Specifically I've been thinking a lot lately about tweaks to ability scores. Holmes is minimal with bonuses, copying OD&D's Dexterity and Constitution bonuses, but increasing the Constitution bonuses to hit points at 17 and 18. Moldvay, meanwhile, sets out with the standardized thresholds: 13-15 for +1, 16-17 for +2, and 18 for +3, with corresponding penalties on the low side.
But Moldvay's attribute curve is misleading. One +1 is not the same as another, if the first bonus is on 1d6 and the second bonus is on 1d20. +1 to 1d6 is 16.67%, while +1 to 1d20 is only 5%. This has a distorting effect, particularly with Strength where damage bonuses go as high as +25% (for daggers and such that deal 1d4 damage).
OD&D has a schema hidden within it. Constitution gives -1 hit point per die (d6) at 6, and +1 at 15. These are the same distance, 3 units, from the median range of 9-12. Dexterity gives -1 to hit with missile weapons (d20) at 8, and +1 at 13. Again, these are equidistant from the median range. This is an interesting rule of thumb, and I think it's a good one for Blue Book.

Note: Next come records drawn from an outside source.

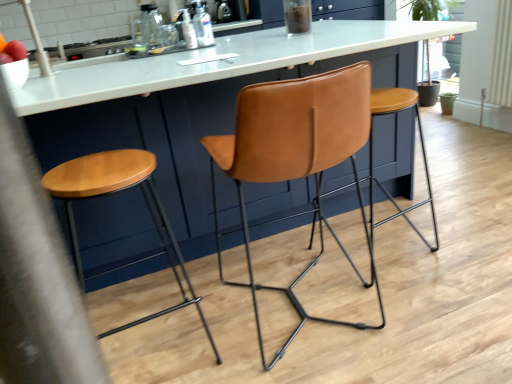 Question: Considering the relative positions of cognac leather chair at center and matte brown stool at center, which is counted as the first stool, starting from the left, in the image provided, is cognac leather chair at center to the right of matte brown stool at center, which is counted as the first stool, starting from the left, from the viewer's perspective?

Choices:
 (A) yes
 (B) no

Answer: (A)

Question: Does cognac leather chair at center have a lesser height compared to matte brown stool at center, which is counted as the first stool, starting from the left?

Choices:
 (A) yes
 (B) no

Answer: (B)

Question: Does cognac leather chair at center have a greater width compared to matte brown stool at center, which is counted as the first stool, starting from the left?

Choices:
 (A) no
 (B) yes

Answer: (B)

Question: Is cognac leather chair at center looking in the opposite direction of matte brown stool at center, which is counted as the first stool, starting from the left?

Choices:
 (A) yes
 (B) no

Answer: (B)

Question: Can you confirm if cognac leather chair at center is positioned to the left of matte brown stool at center, which is the 2th stool in right-to-left order?

Choices:
 (A) yes
 (B) no

Answer: (B)

Question: In the image, is matte brown stool at center, which is the 2th stool in right-to-left order, positioned in front of or behind cognac leather chair at center?

Choices:
 (A) behind
 (B) front

Answer: (A)

Question: Considering the positions of matte brown stool at center, which is counted as the first stool, starting from the left, and cognac leather chair at center in the image, is matte brown stool at center, which is counted as the first stool, starting from the left, bigger or smaller than cognac leather chair at center?

Choices:
 (A) big
 (B) small

Answer: (B)

Question: From a real-world perspective, is matte brown stool at center, which is counted as the first stool, starting from the left, above or below cognac leather chair at center?

Choices:
 (A) above
 (B) below

Answer: (B)

Question: From the image's perspective, is matte brown stool at center, which is the 2th stool in right-to-left order, located above or below cognac leather chair at center?

Choices:
 (A) below
 (B) above

Answer: (A)

Question: Based on their positions, is matte brown stool at center, which is the 2th stool in right-to-left order, located to the left or right of transparent glass bottle at upper center, the first bottle viewed from the left?

Choices:
 (A) left
 (B) right

Answer: (B)

Question: From a real-world perspective, is matte brown stool at center, which is counted as the first stool, starting from the left, physically located above or below transparent glass bottle at upper center, placed as the 3th bottle when sorted from front to back?

Choices:
 (A) above
 (B) below

Answer: (B)

Question: In terms of size, does matte brown stool at center, which is counted as the first stool, starting from the left, appear bigger or smaller than transparent glass bottle at upper center, which ranks as the 3th bottle in bottom-to-top order?

Choices:
 (A) small
 (B) big

Answer: (B)

Question: From the image's perspective, is matte brown stool at center, which is counted as the first stool, starting from the left, above or below transparent glass bottle at upper center, the first bottle from the back?

Choices:
 (A) below
 (B) above

Answer: (A)

Question: Which is correct: translucent plastic bottle at upper center, which ranks as the third bottle in back-to-front order, is inside transparent plastic bottle at upper center, the first bottle when ordered from right to left, or outside of it?

Choices:
 (A) inside
 (B) outside

Answer: (B)

Question: Considering the positions of translucent plastic bottle at upper center, the 2th bottle in the right-to-left sequence, and transparent plastic bottle at upper center, the first bottle when ordered from right to left, in the image, is translucent plastic bottle at upper center, the 2th bottle in the right-to-left sequence, wider or thinner than transparent plastic bottle at upper center, the first bottle when ordered from right to left,?

Choices:
 (A) wide
 (B) thin

Answer: (A) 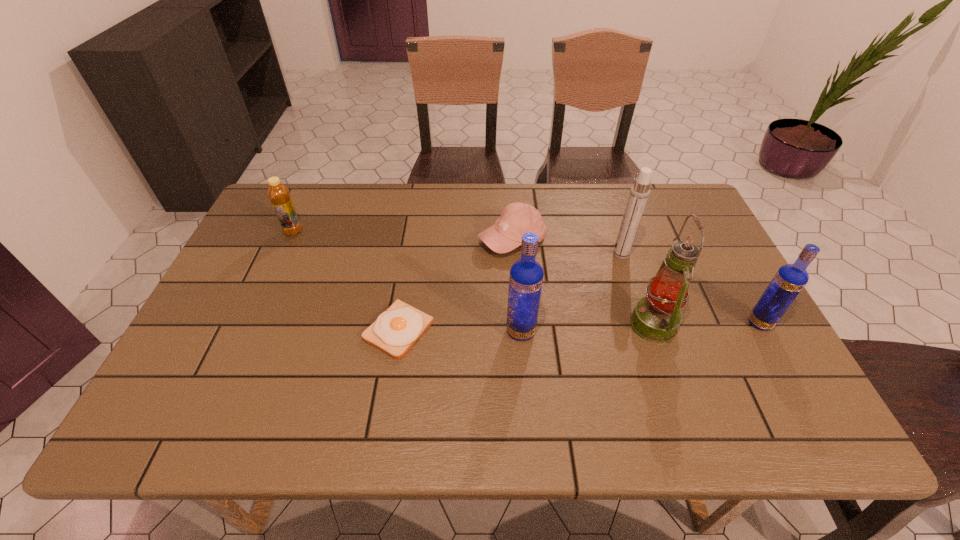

So, Wisdom can give a bonus to save versus spells, just as in Moldvay, but it only gives +1 at 13 and -1 at 8. This gives Wisdom some role mechanically that it lacks in Holmes.
Strength is a thornier matter. If we have it give bonuses to hit and damage, the logical places are for a bonus to-hit at 13, a bonus to damage at 15, and penalties at 8 and 6, respectively. The difference is that 13 Constitution doesn't already grant a bonus, and 8 Constitution gives no penalty, so it seems fairer to move the second bonus 1 unit further away: +1 damage at 16 Strength, and -1 at 5.
My rationale behind this is the observation that Holmes fighters are way underpowered compared to Moldvay fighters, due mainly to strength, but I don't care for either the Moldvay or Greyhawk strength charts. Mine is simpler, and fits right in the sweet spot for me.
One of my least favorite additions is Greyhawk's modification of Armor Class by Dexterity score. It actually was supposed to represent an active parry, and only apply versus one opponent per round. But this addition wound up changing the definition of Dexterity; it stopped being a measure of hand-eye coordination and nimbleness of fingers, and became a measure of general agility. That doesn't really make sense, though; the two aspects are not firmly linked, and it's not a coincidence that Caltech's Warlock rules added Agility as a separate ability score. D&D never followed suit. But I'm not for using Dex to modify AC.
(This is one of the reasons I like Blue Book conceptually; it's easier to add than to subtract, and since Blue Book assumes Holmes, I can get rid of Dexterity bonus to armor class just by not adding it in the first place.)
Which leaves Charisma. Holmes says that Charisma is supposed to modify the reaction roll. OK, great! But how? He doesn't say. Moldvay actually breaks from his standard here and gives an OD&D-like +1 for 13-17 and +2 for 18, with corresponding -2 for 3 and -1 for 4-8. This is the one place where Moldvay ability scores actually go along well with the dice roll type, since +2 on 2d6 is a very significant boost.
Now, that's a lot of thought to give a few ability score bonuses. But I really think it's worth figuring it all out. As I've run a good bit of older D&D, I feel like Blue Book D&D is really very close to what my sweet spot is for the game rules, and it's really a question of tuning all the elements so the game works just like I want it to.